Kredit macet selalu dilihat dan diukur dari kolektibilitas kredit yang bersangkutan. Kolektibilita adlah keadaan pembayaran pokok (angsuran poko) dan bunga kredit oleh nasabah (debitur) serta tingkat kemungkinan diterimanya kembali dana tersebut. Kolektibilitas kredit diatur dalam Peraturan Bank Indonesia No. 14/15/PBI/2012 tentang Penilaian Kualitas Aset Bank Umum pada pasal 12 ayat 3.

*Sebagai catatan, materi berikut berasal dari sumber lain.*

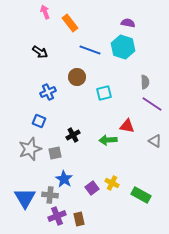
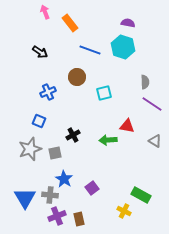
yellow cross: moved 12 px right, 28 px down
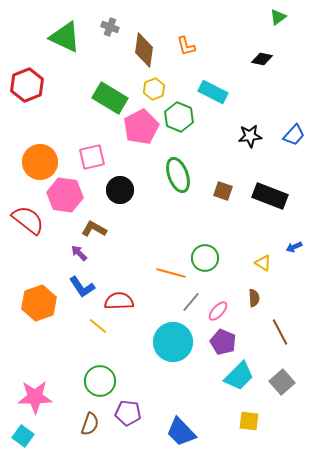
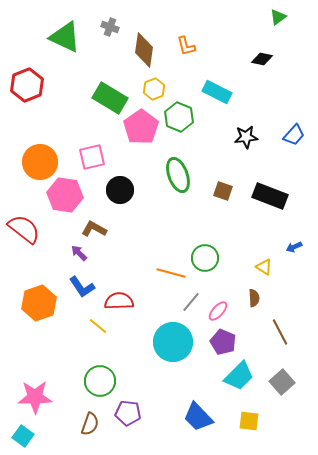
cyan rectangle at (213, 92): moved 4 px right
pink pentagon at (141, 127): rotated 8 degrees counterclockwise
black star at (250, 136): moved 4 px left, 1 px down
red semicircle at (28, 220): moved 4 px left, 9 px down
yellow triangle at (263, 263): moved 1 px right, 4 px down
blue trapezoid at (181, 432): moved 17 px right, 15 px up
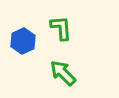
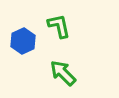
green L-shape: moved 2 px left, 2 px up; rotated 8 degrees counterclockwise
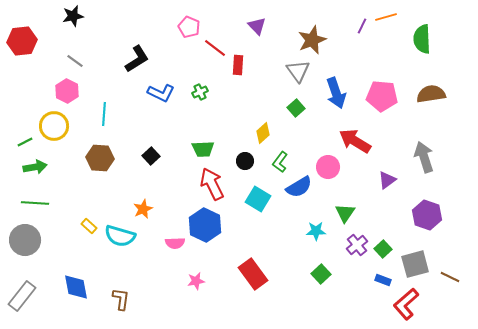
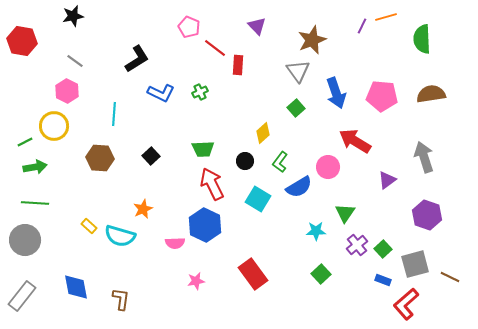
red hexagon at (22, 41): rotated 16 degrees clockwise
cyan line at (104, 114): moved 10 px right
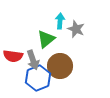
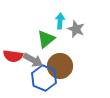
gray arrow: rotated 42 degrees counterclockwise
blue hexagon: moved 6 px right; rotated 15 degrees counterclockwise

Secara hukum, penggunaan jasa pihak ketiga (debt collector) untuk menyelesaikan kredit macet di dalam perbankan diperbolehkan, dan keberadaannya telah diatur dalam Surat edaran Bank Indonesia No. 14/17/DASP/2012 perihal Penyelenggaraan Kegiatan Alat Pembayaran dengan Menggunakan Katu (APMK) ketentuan butir VII.D angka 4, Peraturan Bank Indonesia No. 13/25/PBI/2011 tentang Prinsip Lehati-hatian bagi Bank Umum yang melakukan penyerahan sebagian pelaksanaan pekerjaan kepada pihak lain pada Bab II tentang Alih Daya (outsourching), Peraturan Bank Indonesia No. 14/2/PBI/2012 tentang Penyelenggaraan Kegiatan Alat Pembayaran dengan Menggunakan Kartu pada pasal 17B dan pasal 21 ayat 1, dan Booklet Perbankan Indonesia Tahun 2014 yang dikeluarkan oleh OJK, mengenai Prinsip Kehati-hatian bagi Bank Umum yang melakukan penyerahan sebagian Pelaksaan Pekerjaan kepada Pihak lain pada bagian Prinsip Kehati-hatian dalam Penyerahan Pekerjaan Penagih Kredit.

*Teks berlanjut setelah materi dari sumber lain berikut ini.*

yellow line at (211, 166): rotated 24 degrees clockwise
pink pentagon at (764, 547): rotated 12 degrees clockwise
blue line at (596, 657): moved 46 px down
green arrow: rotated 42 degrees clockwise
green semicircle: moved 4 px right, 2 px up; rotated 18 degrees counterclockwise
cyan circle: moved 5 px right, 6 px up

1.4.       METODE PENELITIAN
Dalam penulisan working paper ini, penulis menggunakan metode penelitian hukum normatif yaitu suatu penelitian yang ditijau melalui aspek hukum, peraturan-peraturan yang kemudian dihubungkan dengan kenyataan atau praktek yang terjadi di lapangan. Penulis juga mencari fakta-fakta yang akurat tentang peristiwa konkret yang menjadi objek penelitian. Penelitian ini dilakukan dan ditujukan pada peraturan tertulis dan bahan-bahan lain, serta menelaah peraturan perundang-undangan yang berhubungan dengan penulisan working paper ini.

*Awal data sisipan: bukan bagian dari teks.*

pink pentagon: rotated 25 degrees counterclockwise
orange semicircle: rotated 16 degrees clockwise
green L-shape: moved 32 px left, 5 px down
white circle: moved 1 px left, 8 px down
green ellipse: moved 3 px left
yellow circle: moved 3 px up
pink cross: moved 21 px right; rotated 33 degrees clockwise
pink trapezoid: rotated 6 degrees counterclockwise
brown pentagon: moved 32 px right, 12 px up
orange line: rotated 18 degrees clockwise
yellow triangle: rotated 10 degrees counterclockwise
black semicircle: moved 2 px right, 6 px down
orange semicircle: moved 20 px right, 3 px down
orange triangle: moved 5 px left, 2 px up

Sedangkan bila dilihat dari sifatnya adalah penelitian deskriptif. Penelitian deskriptif adalah penelitian yang bertujuan menggambarkan secara tepat sifat suatu individu, keadaan, gejala atau kelompok tertentu, atau untuk menentujan frekuensi suatu gejala yang dalam hal ini yaitu memberikan data mengenai pengaturan penggunaan jasa pihak ketiga (debt collector) dalam penyelesaian kredit bermasalah.





















BAB II
ANALISIS DAN PEMBAHASAN

2.1.        RISIKO PENGGUNAAN KARTU KREDIT
Kredit bermasalah adalah kredit dimana debiturnya tidak memenuhi persyaratan yang telah diperjanjikan sebelumnya, misalnya persyaratan mengenai pembayaran bunga, pengambilan pokok pinjaman, peningkatan margin deposit, pengikatan dan peningkatan agunan dan sebagainya.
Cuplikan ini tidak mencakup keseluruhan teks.